§ TASK INSTRUCTIONS
Type the entries out again exactly as they read, but leave every picture behind.

═══ PROVIDED MATERIAL ═══

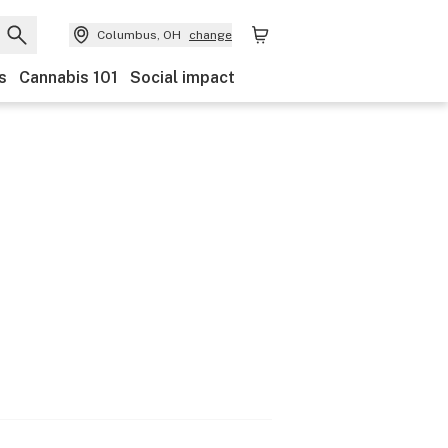
Columbus, OH
change
s
Cannabis 101
Social impact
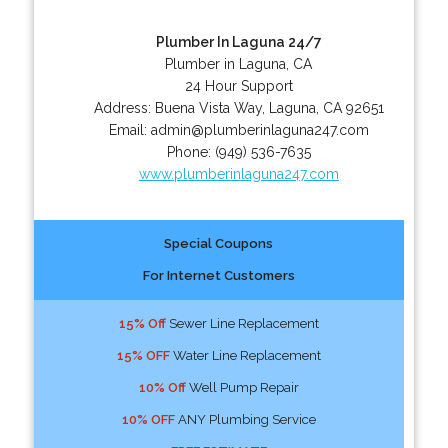
Plumber In Laguna 24/7
Plumber in Laguna, CA
24 Hour Support
Address:
Buena Vista Way
,
Laguna
,
CA
92651
Email:
admin@plumberinlaguna247.com
Phone:
(949) 536-7635
www.plumberinlaguna247.com
Special Coupons
For Internet Customers
15% Off
Sewer Line Replacement
15% OFF
Water Line Replacement
10% Off
Well Pump Repair
10% OFF
ANY Plumbing Service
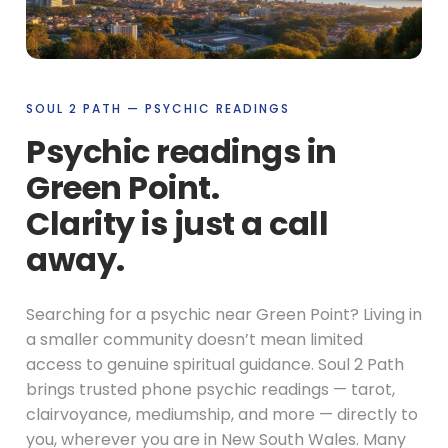
SOUL 2 PATH — PSYCHIC READINGS
Psychic readings in
Green Point.
Clarity is just a call
away.
Searching for a psychic near Green Point? Living in
a smaller community doesn’t mean limited
access to genuine spiritual guidance. Soul 2 Path
brings trusted phone psychic readings — tarot,
clairvoyance, mediumship, and more — directly to
you, wherever you are in New South Wales. Many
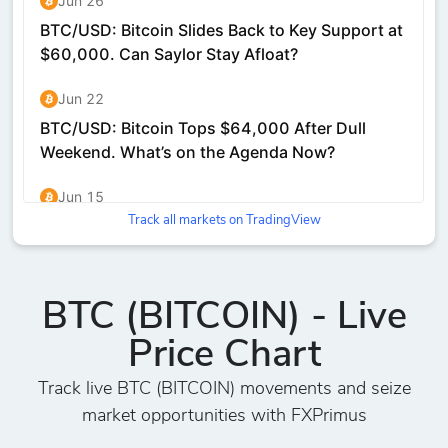
Track all markets on TradingView
BTC (BITCOIN) - Live
Price Chart
Track live BTC (BITCOIN) movements and seize
market opportunities with FXPrimus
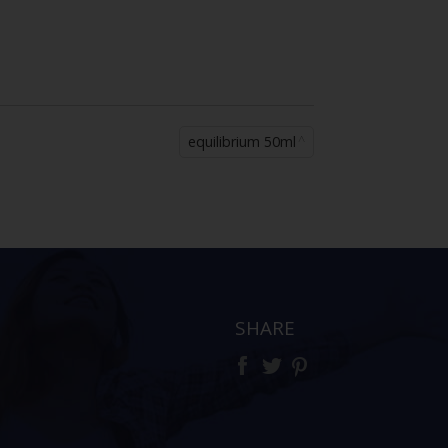
equilibrium 50ml
SHARE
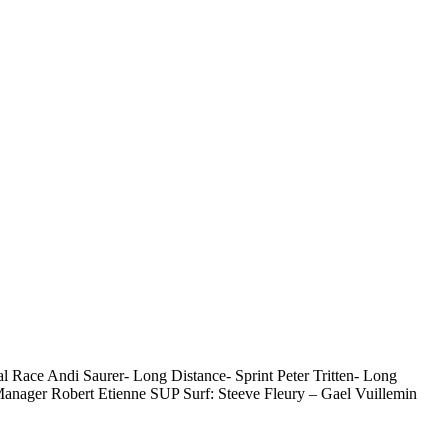
Race Andi Saurer- Long Distance- Sprint Peter Tritten- Long
anager Robert Etienne SUP Surf: Steeve Fleury – Gael Vuillemin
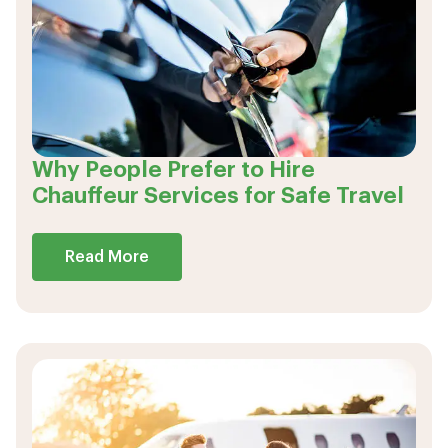
Why People Prefer to Hire
Chauffeur Services for Safe Travel
Read More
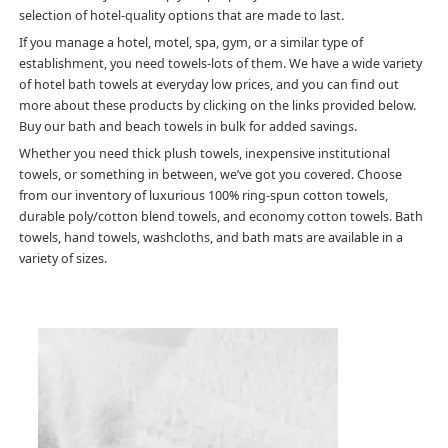
selection of hotel-quality options that are made to last.
If you manage a hotel, motel, spa, gym, or a similar type of
establishment, you need towels-lots of them. We have a wide variety
of hotel bath towels at everyday low prices, and you can find out
more about these products by clicking on the links provided below.
Buy our bath and beach towels in bulk for added savings.
Whether you need thick plush towels, inexpensive institutional
towels, or something in between, we’ve got you covered. Choose
from our inventory of luxurious 100% ring-spun cotton towels,
durable poly/cotton blend towels, and economy cotton towels. Bath
towels, hand towels, washcloths, and bath mats are available in a
variety of sizes.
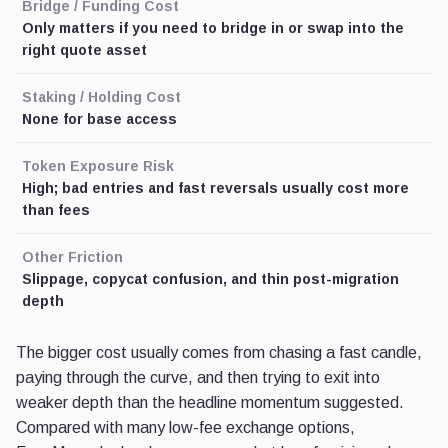
Bridge / Funding Cost
Only matters if you need to bridge in or swap into the
right quote asset
Staking / Holding Cost
None for base access
Token Exposure Risk
High; bad entries and fast reversals usually cost more
than fees
Other Friction
Slippage, copycat confusion, and thin post-migration
depth
The bigger cost usually comes from chasing a fast candle,
paying through the curve, and then trying to exit into
weaker depth than the headline momentum suggested.
Compared with many low-fee exchange options,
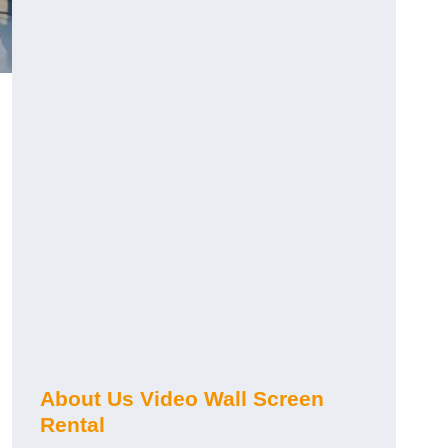
About Us Video Wall Screen
Rental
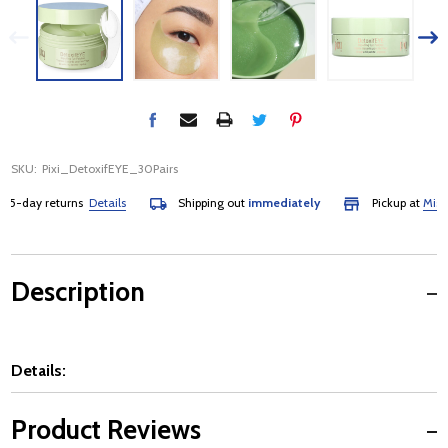
SKU:
Pixi_DetoxifEYE_30Pairs
-day returns
Details
Shipping out
immediately
Pickup at
Mississa
Description
Details:
Product Reviews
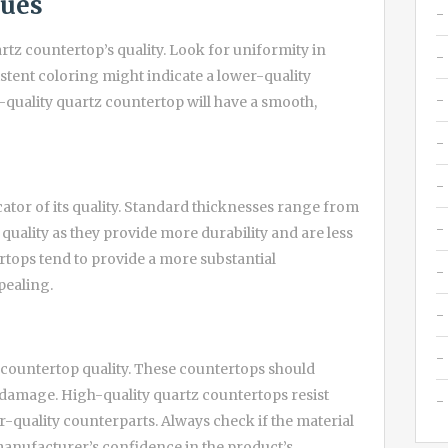
ques
uartz countertop’s quality. Look for uniformity in
stent coloring might indicate a lower-quality
-quality quartz countertop will have a smooth,
cator of its quality. Standard thicknesses range from
 quality as they provide more durability and are less
rtops tend to provide a more substantial
ealing.
z countertop quality. These countertops should
 damage. High-quality quartz countertops resist
r-quality counterparts. Always check if the material
 manufacturer’s confidence in the product’s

═══

§ WRITTEN RESPONSE
Columbus, OH
change
s
Cannabis 101
Social impact
Plumber In Laguna 24/7
Plumber in Laguna, CA
24 Hour Support
Address:
Buena Vista Way
,
Laguna
,
CA
92651
Email:
admin@plumberinlaguna247.com
Phone:
(949) 536-7635
www.plumberinlaguna247.com
Special Coupons
For Internet Customers
15% Off
Sewer Line Replacement
15% OFF
Water Line Replacement
10% Off
Well Pump Repair
10% OFF
ANY Plumbing Service
SOUL 2 PATH — PSYCHIC READINGS
Psychic readings in
Green Point.
Clarity is just a call
away.
Searching for a psychic near Green Point? Living in
a smaller community doesn’t mean limited
access to genuine spiritual guidance. Soul 2 Path
brings trusted phone psychic readings — tarot,
clairvoyance, mediumship, and more — directly to
you, wherever you are in New South Wales. Many
Track all markets on TradingView
BTC (BITCOIN) - Live
Price Chart
Track live BTC (BITCOIN) movements and seize
market opportunities with FXPrimus
equilibrium 50ml
SHARE
Race Andi Saurer- Long Distance- Sprint Peter Tritten- Long
anager Robert Etienne SUP Surf: Steeve Fleury – Gael Vuillemin
Why People Prefer to Hire
Chauffeur Services for Safe Travel
Read More
selection of hotel-quality options that are made to last.
If you manage a hotel, motel, spa, gym, or a similar type of
establishment, you need towels-lots of them. We have a wide variety
of hotel bath towels at everyday low prices, and you can find out
more about these products by clicking on the links provided below.
Buy our bath and beach towels in bulk for added savings.
Whether you need thick plush towels, inexpensive institutional
towels, or something in between, we’ve got you covered. Choose
from our inventory of luxurious 100% ring-spun cotton towels,
durable poly/cotton blend towels, and economy cotton towels. Bath
towels, hand towels, washcloths, and bath mats are available in a
variety of sizes.
Bridge / Funding Cost
Only matters if you need to bridge in or swap into the
right quote asset
Staking / Holding Cost
None for base access
Token Exposure Risk
High; bad entries and fast reversals usually cost more
than fees
Other Friction
Slippage, copycat confusion, and thin post-migration
depth
The bigger cost usually comes from chasing a fast candle,
paying through the curve, and then trying to exit into
weaker depth than the headline momentum suggested.
Compared with many low-fee exchange options,
About Us Video Wall Screen
Rental
SKU:
Pixi_DetoxifEYE_30Pairs
-day returns
Details
Shipping out
immediately
Pickup at
Mississa
Description
Details:
Product Reviews
ques
uartz countertop’s quality. Look for uniformity in
stent coloring might indicate a lower-quality
-quality quartz countertop will have a smooth,
cator of its quality. Standard thicknesses range from
 quality as they provide more durability and are less
rtops tend to provide a more substantial
ealing.
z countertop quality. These countertops should
 damage. High-quality quartz countertops resist
r-quality counterparts. Always check if the material
 manufacturer’s confidence in the product’s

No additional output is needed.